I'm trying to set up a default server in nginx with SSL, path to SSL certificate should contain sitename, something like that

server {
    listen 80 default_server;
    listen 443 ssl default_server;
    server_name _;
    ssl_certificate ssl/$host_name/fullchain.pem;
    ssl_certificate_key ssl/$host_name/privkey.pem;

and it doesn't work - in error log

cannot load certificate "/etc/nginx/ssl//fullchain.pem"

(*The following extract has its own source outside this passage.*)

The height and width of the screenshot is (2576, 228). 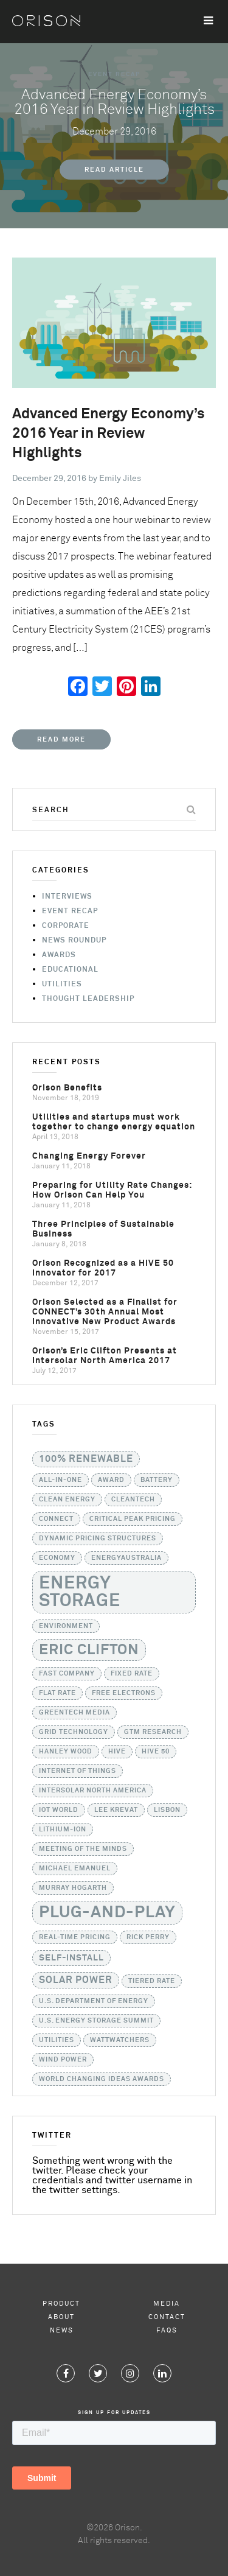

If I print this variable in headers with add_header XX "$http_host"; it shows the proper sitename. Is there any way to use sitename in certificate path? There are a lot of sites on my server with typical config so it's better for me to have just one config. Nginx version 1.18 and if I manually define some variable and put it in ssl_certificate parameter everything is working fine

Answer 1

You need to use $ssl_server_name instead of $host_name or $host - see an example in the docs. You see, the certificate is required before the client sends its HTTP request, so at that time $host_name and $host are not defined.

But as those docs say,

Note that using variables implies that a certificate will be loaded for each SSL handshake, and this may have a negative impact on performance.

So it's probably better to generate config files with fixed server names (and fixed certificate paths) for all your servers (using some kind of template).